Friday, 19 December 2014: 4:30 PM
Raymond Jeanloz, University of California Berkeley, Berkeley, CA, United States and Miaki Ishii, Harvard University, Cambridge, MA, United States
Abstract:
Depth profiles of density in modern one-dimensional seismological models of Earth’s interior appear to be inconsistent with the lower mantle convecting, at odds with compelling evidence to the contrary (e.g., estimates of Rayleigh number, and the relative lack of seismologically observed heterogeneity in the mid-mantle). This problem may stem from incorrect a priori constraints used in constructing the seismological models.

Normal-mode frequencies and waveforms for body and surface waves only provide weak constraints on the detailed density profile at depth. Therefore, starting with PEM and including PREM and AK 135-f, models have imposed an initial constraint that Bullen’s inhomogeneity parameter η ≈ 1 (“adiabatic,” consistent with the Adams-Williamson equation) or even < 1 (“super-adiabatic”). Here η ≈ KS/KE , the ratio of isentropic bulk modulus KS to the effective dependence of density on pressure (hence depth), KE.

Dispersion between normal-mode and body-wave frequencies, a necessary consequence of seismologically observed attenuation, requires KE < KS. In addition, internal heating, as expected from radioactive decay, causes the laterally averaged temperature profile to be subadiabatic in the core of the convection cell. Dynamic overshoot further causes a local deviation toward subadiabatic gradients above and below, respectively, bottom and top thermal boundary layers. Altogether, these effects are estimated to yield η ≈ 1.1 (± 0.05) for the bulk of the convecting lower mantle.

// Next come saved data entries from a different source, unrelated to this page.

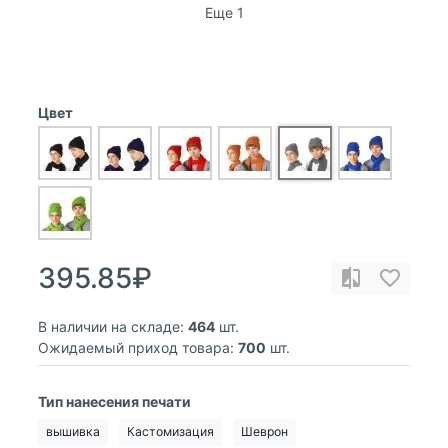
Еще 1
Цвет
395.85₽
В наличии на складе:
464
шт.
Ожидаемый приход товара:
700
шт.
Тип нанесения печати
вышивка
Кастомизация
Шеврон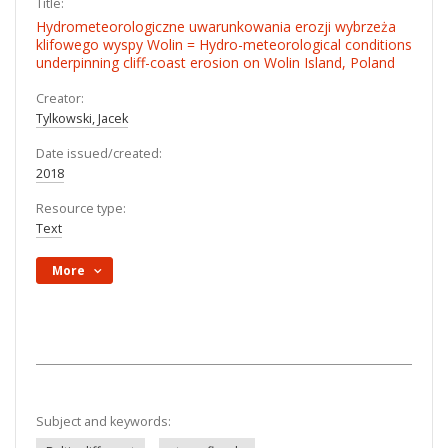
Title:
Hydrometeorologiczne uwarunkowania erozji wybrzeża
klifowego wyspy Wolin = Hydro-meteorological conditions
underpinning cliff-coast erosion on Wolin Island, Poland
Creator:
Tylkowski, Jacek
Date issued/created:
2018
Resource type:
Text
More
Subject and keywords: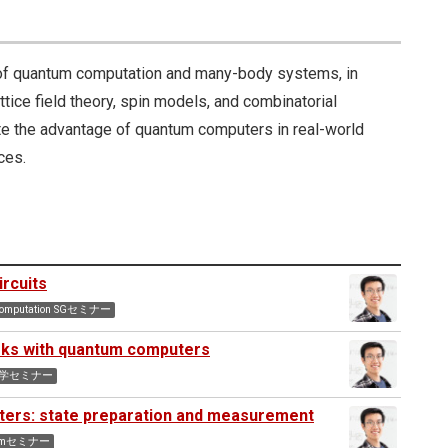
 of quantum computation and many-body systems, in
attice field theory, spin models, and combinatorial
e the advantage of quantum computers in real-world
ces.
ircuits
Computation SGセミナー
orks with quantum computers
物学セミナー
ters: state preparation and measurement
tumセミナー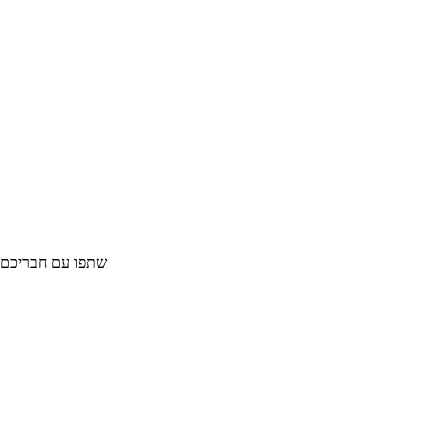
שביל ישראל קטע 12 – מציפורי לצומת המוביל
שתפו עם חבריכם :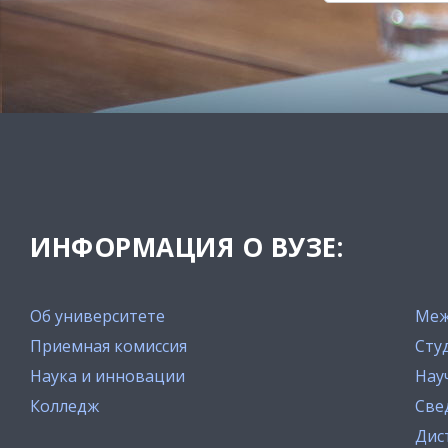
ИНФОРМАЦИЯ О ВУЗЕ:
Об университете
Меж
Приемная комиссия
Сту
Наука и инновации
Нау
Колледж
Све
Дис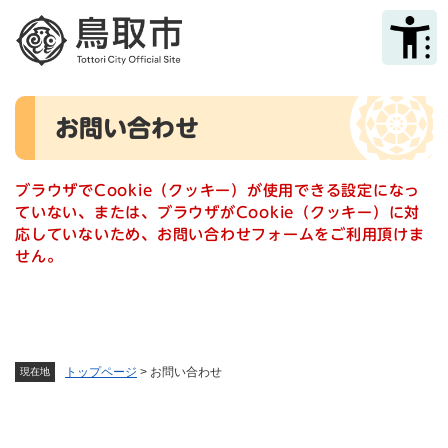
ペ
メニューを飛ばして本文へ
ー
ジ
の
先
本
頭
お問い合わせ
文
で
す
。
ブラウザでCookie（クッキー）が使用できる設定になっ
ていない、または、ブラウザがCookie（クッキー）に対
応していないため、お問い合わせフォームをご利用頂けま
せん。
トップページ
>
お問い合わせ
現在地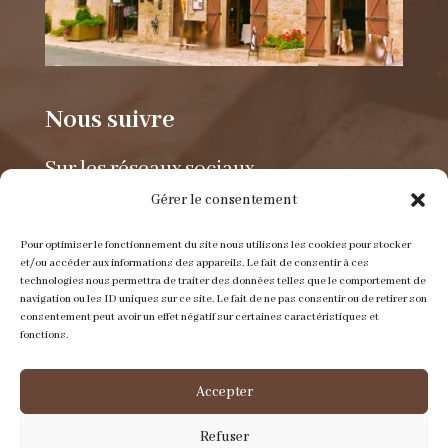
Nous suivre
Sur les réseaux sociaux.
Gérer le consentement
Pour optimiser le fonctionnement du site nous utilisons les cookies pour stocker
et/ou accéder aux informations des appareils. Le fait de consentir à ces
technologies nous permettra de traiter des données telles que le comportement de
navigation ou les ID uniques sur ce site. Le fait de ne pas consentir ou de retirer son
consentement peut avoir un effet négatif sur certaines caractéristiques et
Envoyer un e-mail
fonctions.
contact@itinerance-cuir.fr
Accepter
Refuser
Nous appeler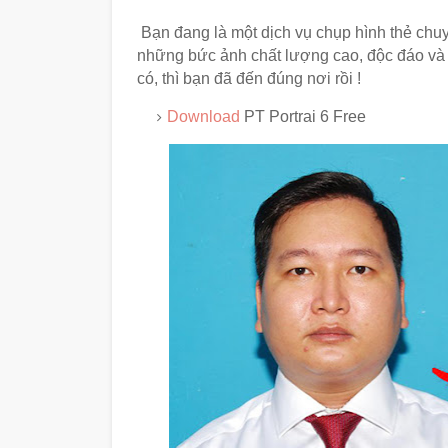
Bạn đang là một dịch vụ chụp hình thẻ chu
những bức ảnh chất lượng cao, độc đáo và 
có, thì bạn đã đến đúng nơi rồi !
Download
PT Portrai 6 Free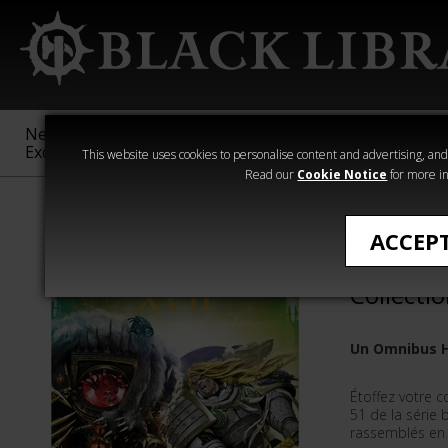
New &
Age of
Warhammer
The Horus
Exclusive
Sigmar
40,000
Heresy
This website uses cookies to personalise content and advertising, and t
Read our
Cookie Notice
for more in
All Products
ACCEP
The Horu
Collectio
Un Omnibus H
Étoffez votre co
51 de la série 
rassemblés en 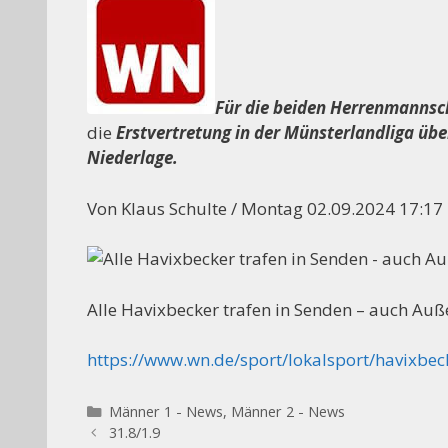
Für die beiden Herrenmannsc
die
Erstvertretung in der Münsterlandliga üb
++++ Der Vorst
Niederlage.
Von Klaus Schulte / Montag 02.09.2024 17:17
Alle Havixbecker trafen in Senden – auch Auß
https://www.wn.de/sport/lokalsport/havixbec
Kategorien
Männer 1 - News
,
Männer 2 - News
31.8/1.9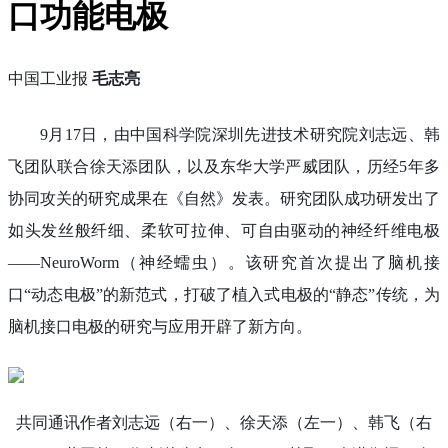
口功能电极
中国工业报
毛志亮
9月17日，由中国科学院深圳先进技术研究院刘志远、韩
飞团队联合徐天添团队，以及东华大学严威团队，历经5年多
协同攻关的研究成果在《自然》发表。研究团队成功研发出了
如头发丝般纤细、柔软可拉伸、可自由驱动的神经纤维电极
——NeuroWorm（神经蠕虫）。该研究首次提出了脑机接
口“动态电极”的新范式，打破了植入式电极的“静态”传统，为
脑机接口电极的研究与应用开辟了新方向。
共同通讯作者刘志远（右一）、徐天添（左一）、韩飞（右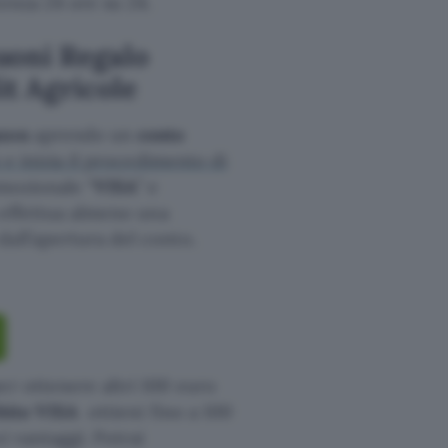
tenza 24 ore su 24.
uoni Regalo
t Agricole
azon
aprendo un
conto
 e inizia il procedimento di
omozionale “
VISA
” e
a effettua almeno una
all’apertura del conto.
er ottenere altri 100 euro
ebito VISA
ottieni fino a 100
i vantaggi. Potrai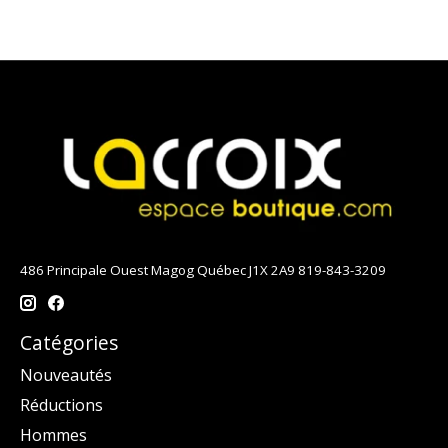
486 Principale Ouest Magog Québec J1X 2A9 819-843-3209
Catégories
Nouveautés
Réductions
Hommes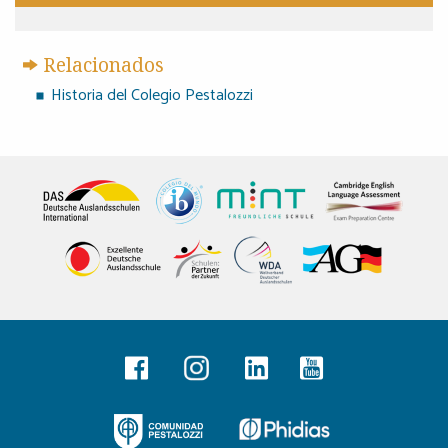
Relacionados
Historia del Colegio Pestalozzi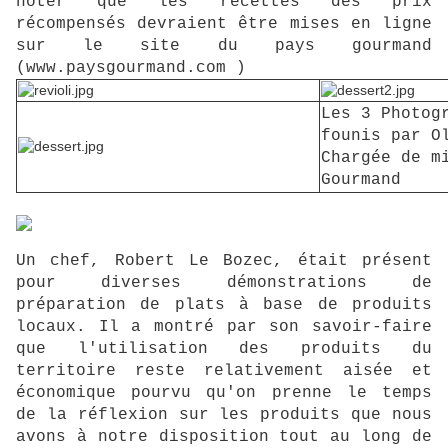
noter que les recettes des prix
récompensés devraient être mises en ligne
sur le site du pays gourmand
(www.paysgourmand.com )
Les 3 Photog
founis par
O
Chargée de m
Gourmand
Un chef, Robert Le Bozec, était présent
pour diverses démonstrations de
préparation de plats à base de produits
locaux. Il a montré par son savoir-faire
que l'utilisation des produits du
territoire reste relativement aisée et
économique pourvu qu'on prenne le temps
de la réflexion sur les produits que nous
avons à notre disposition tout au long de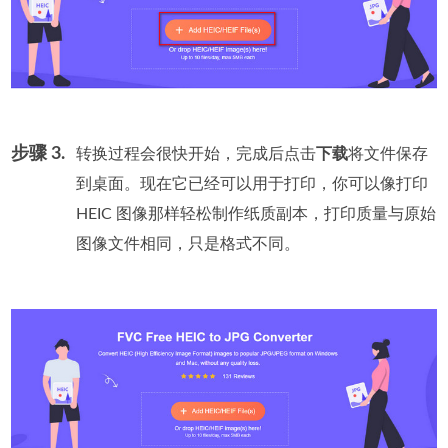
步骤 3.
转换过程会很快开始，完成后点击
下载
将文件保存
到桌面。现在它已经可以用于打印，你可以像打印
HEIC 图像那样轻松制作纸质副本，打印质量与原始
图像文件相同，只是格式不同。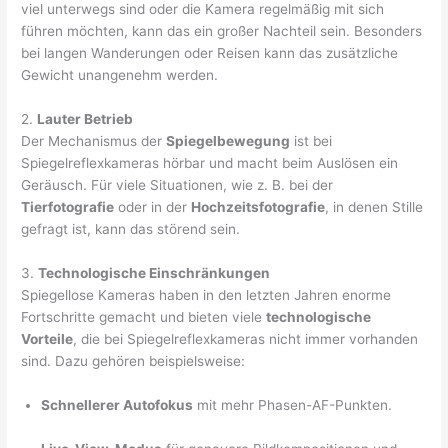
viel unterwegs sind oder die Kamera regelmäßig mit sich
führen möchten, kann das ein großer Nachteil sein. Besonders
bei langen Wanderungen oder Reisen kann das zusätzliche
Gewicht unangenehm werden.
2.
Lauter Betrieb
Der Mechanismus der
Spiegelbewegung
ist bei
Spiegelreflexkameras hörbar und macht beim Auslösen ein
Geräusch. Für viele Situationen, wie z. B. bei der
Tierfotografie
oder in der
Hochzeitsfotografie
, in denen Stille
gefragt ist, kann das störend sein.
3.
Technologische Einschränkungen
Spiegellose Kameras haben in den letzten Jahren enorme
Fortschritte gemacht und bieten viele
technologische
Vorteile
, die bei Spiegelreflexkameras nicht immer vorhanden
sind. Dazu gehören beispielsweise:
Schnellerer Autofokus
mit mehr Phasen-AF-Punkten.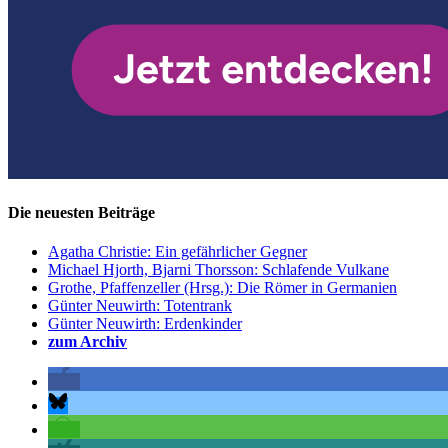
Die neuesten Beiträge
Agatha Christie: Ein gefährlicher Gegner
Michael Hjorth, Bjarni Thorsson: Schlafende Vulkane
Grothe, Pfaffenzeller (Hrsg.): Die Römer in Germanien
Günter Neuwirth: Totentrank
Günter Neuwirth: Erdenkinder
zum Archiv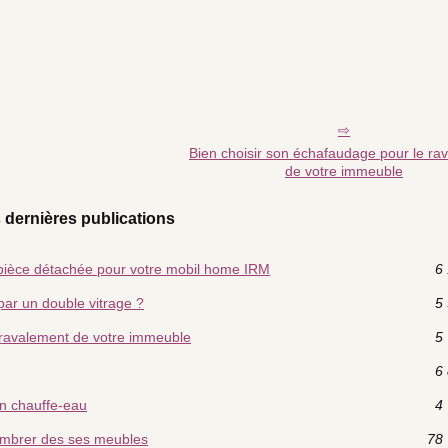
Bien choisir son échafaudage pour le ra
de votre immeuble
 dernières publications
 pièce détachée pour votre mobil home IRM
6 
par un double vitrage ?
5 
 ravalement de votre immeuble
5 
6 
un chauffe-eau
4 
combrer des ses meubles
78 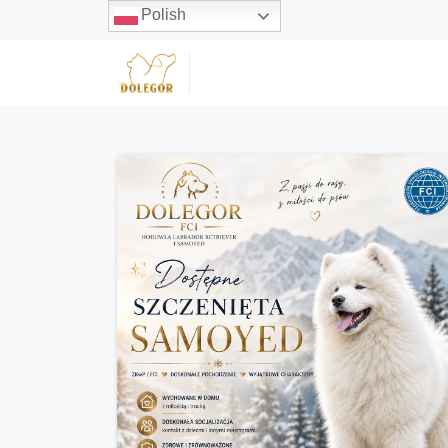
Polish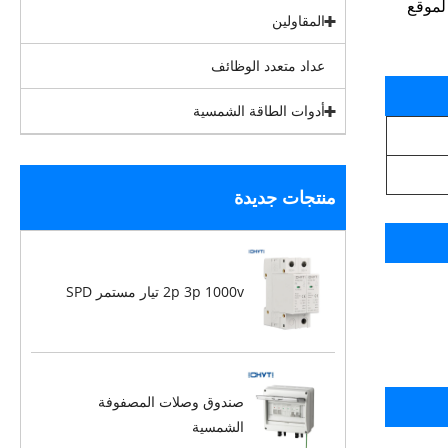
المالية مناسبة لكبل 2.5-6.0mm2 (AWG10-14) مناسبة لموقع
المقاولين
عداد متعدد الوظائف
أدوات الطاقة الشمسية
منتجات جديدة
2p 3p 1000v تيار مستمر SPD
صندوق وصلات المصفوفة
الشمسية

In fact, the earlier models 1066A and 1066B match the normal-mode frequencies and show just this pattern, with η ≈ 1.1 (± 0.1) between 1500 and 2500 km depth. Evidently, seismological observations are consistent with a convecting lower mantle, and refined density models should be explored by assuming that the bulk of the lower mantle is suitably “sub-adiabatic.”